Sayangnya, sekuat apa pun cinta pasangan ini, mereka tetap tak kuasa mengalahkan kanker ovarium yang menjangkiti Almut. Dari situlah alurnya membentuk format non-linear yang terus melompat antara tiga masa: awal pertemuan dua karakternya, ketika mereka berupaya memiliki anak, dan latar sekarang setelah Almut didiagnosis mengidap kanker stadium 3.
Lompatan-lompatan waktu di atas bak usaha Tobias dan Almut untuk melawan waktu, dengan menjalani kembali pengalaman-pengalaman indah dari masa lalu yang muncul dalam bentuk kilas balik memori. Di sisi lain, karena tidak melihat perjalanan protagonisnya secara linear, seperti satu lukisan di atas kanvas, mudah bagi penonton untuk mendapatkan potret lengkap tentang hubungan mereka.
Ya, We Live in Time memang sebuah tearjerker dengan penyakit kronis sebagai salah satu amunisi utama guna menjatuhkan air mata. Tapi di bawah arahan John Crowley selaku sutradara, filmnya menghindari pendekatan yang tampil melankolis secara berlebihan serta murahan. Sederhananya, ia adalah "tearjerker yang elegan".

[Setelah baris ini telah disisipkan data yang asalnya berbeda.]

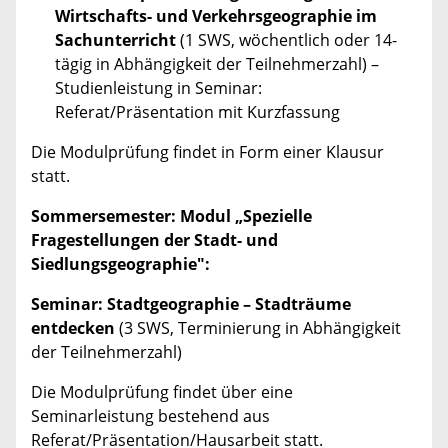
Wirtschafts- und Verkehrsgeographie im
Sachunterricht
(1 SWS, wöchentlich oder 14-
tägig in Abhängigkeit der Teilnehmerzahl) –
Studienleistung in Seminar:
Referat/Präsentation mit Kurzfassung
Die Modulprüfung findet in Form einer Klausur
statt.
Sommersemester: Modul „Spezielle
Fragestellungen der Stadt- und
Siedlungsgeographie":
Seminar: Stadtgeographie – Stadträume
entdecken
(3 SWS, Terminierung in Abhängigkeit
der Teilnehmerzahl)
Die Modulprüfung findet über eine
Seminarleistung bestehend aus
Referat/Präsentation/Hausarbeit statt.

Daripada memaksa penonton menangis, pengadeganan Crowley dan penulisan Payne cenderung memperindah momen-momen emosionalnya. Simak saja adegan melahirkan yang tak hanya menggelitik, tapi juga terasa cantik karena menitikberatkan pada perjuangan manusia-manusia yang terlibat, juga konklusinya yang berlatar di sebuah gelanggang es. Ketimbang meratapi nasib buruk dan kehilangan yang karakternya alami, We Live in Time memilih untuk berfokus pada bagaimana mereka menjalani hidup secara lengkap sehingga tak meninggalkan penyesalan sekecil apa pun.